The Internal Revenue Service (IRS) raised elective deferral limits for 2015 to $18,000 from $17,500 for this year. The catch-up contribution limit for employees aged 50 and older who participate in 401(k), 403(b), and many other federally regulated savings plans rises from $5,500 to $6,000 — especially important for baby boomers now achieving or nearing retirement age. This means that participants born between 1946 and 1964 could contribute as much as $24,000 annually to their 401(k) accounts, not counting an employer’s matching contributions.
The bad news, however, is that workers aren’t saving as much for retirement these days, particularly employees older than 50. A Mercer study of 1,506 U.S. retirement plan participants who also receive health benefits showed that workers aged 50+ have decreased their anticipated 401(k) contributions by more than 18 percent. Older 401(k) participants cite health care expenses in retirement as their biggest financial worry. “This concern has even surpassed ‘saving enough for retirement’ itself as the financial problem most likely to keep older respondents awake at night,” survey authors noted.
Retirement Readiness a Major Workforce Issue
Indeed, more than three-fourths of large and midsize U.S. companies with 401(k) and 403(b) retirement plans point to retirement readiness as a major issue for their workforces. Poor saving habits and personal money problems compound the issue of insufficient retirement funds.
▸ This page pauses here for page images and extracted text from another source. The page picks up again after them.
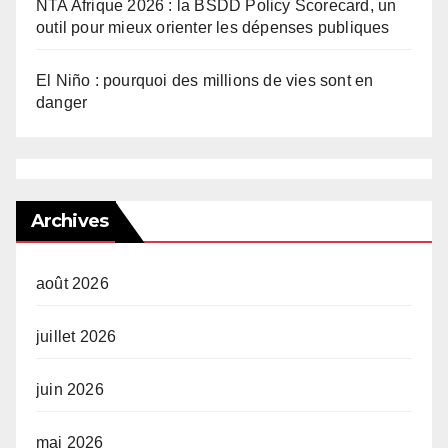
NTA Afrique 2026 : la BSDD Policy Scorecard, un
outil pour mieux orienter les dépenses publiques
El Niño : pourquoi des millions de vies sont en
danger
Archives
août 2026
juillet 2026
juin 2026
mai 2026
Lack of money-management skills is a woe reaching beyond the United States. The 2011 MetLife Study of Financial Wellness Across the Globe noted that, worldwide, only 38 percent of people are saving for old age, only 50 percent have a financial plan and nearly 20 percent don’t know where their retirement income will come from. Only 12 percent of employers indicate that their employees know how much they need to fund a secure retirement; 53 percent of employers worry that older workers will have to postpone retirement.
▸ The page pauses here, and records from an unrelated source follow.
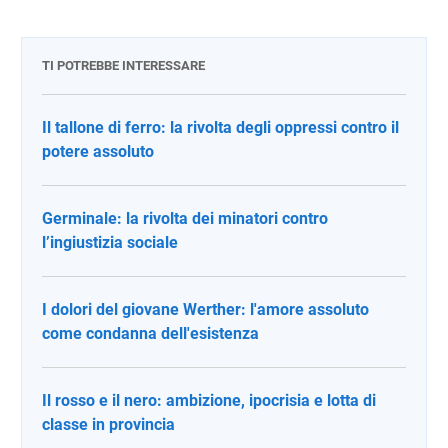
TI POTREBBE INTERESSARE
Il tallone di ferro: la rivolta degli oppressi contro il
potere assoluto
Germinale: la rivolta dei minatori contro
l’ingiustizia sociale
I dolori del giovane Werther: l'amore assoluto
come condanna dell'esistenza
Il rosso e il nero: ambizione, ipocrisia e lotta di
classe in provincia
Employers Can Educate, Promote Retirement Saving
As an employer, you can turn that concern into action. Companies can improve the financial wellness of their staffs through compensation and benefits. And by enhancing your employees’ financial health, you may well boost the fiscal vigor of your company. Financial stress in your workforce can harm your business’s productivity even if you can’t easily measure it via return-on-investment calculations.
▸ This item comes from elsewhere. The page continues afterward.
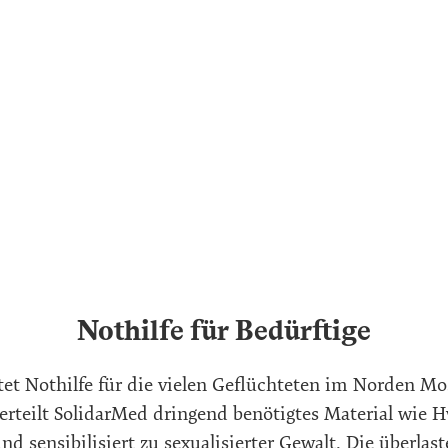
Nothilfe für Bedürftige
tet Nothilfe für die vielen Geflüchteten im Norden M
rteilt SolidarMed dringend benötigtes Material wie Hy
nd sensibilisiert zu sexualisierter Gewalt. Die überla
Help your workers plan and save for their retirement years. If you haven’t implemented them already, consider some or all of these action steps:
- Offer a 401(k) retirement plan — Even small companies can include a 401(k) plan in their benefits roster. A 401(k) plan allows participants to save and invest a portion of each paycheck with pretax dollars. Employees — and potential hires — value a retirement plan. A 401(k) makes your company more attractive to job seekers, boosts employee retention, and offers you tax savings. Many 401(k) plans today make saving easier than ever. A quarter now have an automatic enrollment feature, a 12 percent increase from 2009, and automatic contribution increases account for about a third of savings hikes.
- Provide financial education and other services — Think brown-bag lunches with guest speakers addressing topics such as personal finance, the basics of 401(k) plans, and how individual retirement accounts (IRAs) work. Help give your workers the information they need to make sound financial decisions. Consider applying mobile technology or games to capture the interest of younger workers. Give staff access to — and encourage them to use — an online retirement calculator.
- Offer a Roth IRA in your benefit package — Roth IRAs provide tax-free investment growth. Educate your workers about Roth IRA advantages, since nationally only about 11 percent of employees avail themselves of these programs.
- Tailor your company retirement plan to boost participation: Consider automatic enrollment, contribution flexibility, profit sharing, and personalized investment advice from your plan provider.
- Compile a list of resources for employees with money woes — The Federal Trade Commission is a good place to start, as is usa.gov, with guidance on family support, housing, health care and insurance, debt and credit, and more. Nonprofit debt.org is another user-friendly resource. Most communities, too, have local sources of information and help.
As an employer, you can play a pivotal role in helping your workers plan and save for their retirement years. Look out for your workforce and reap benefits in employee loyalty, improved retention, and higher productivity. Besides, it’s just the right thing to do.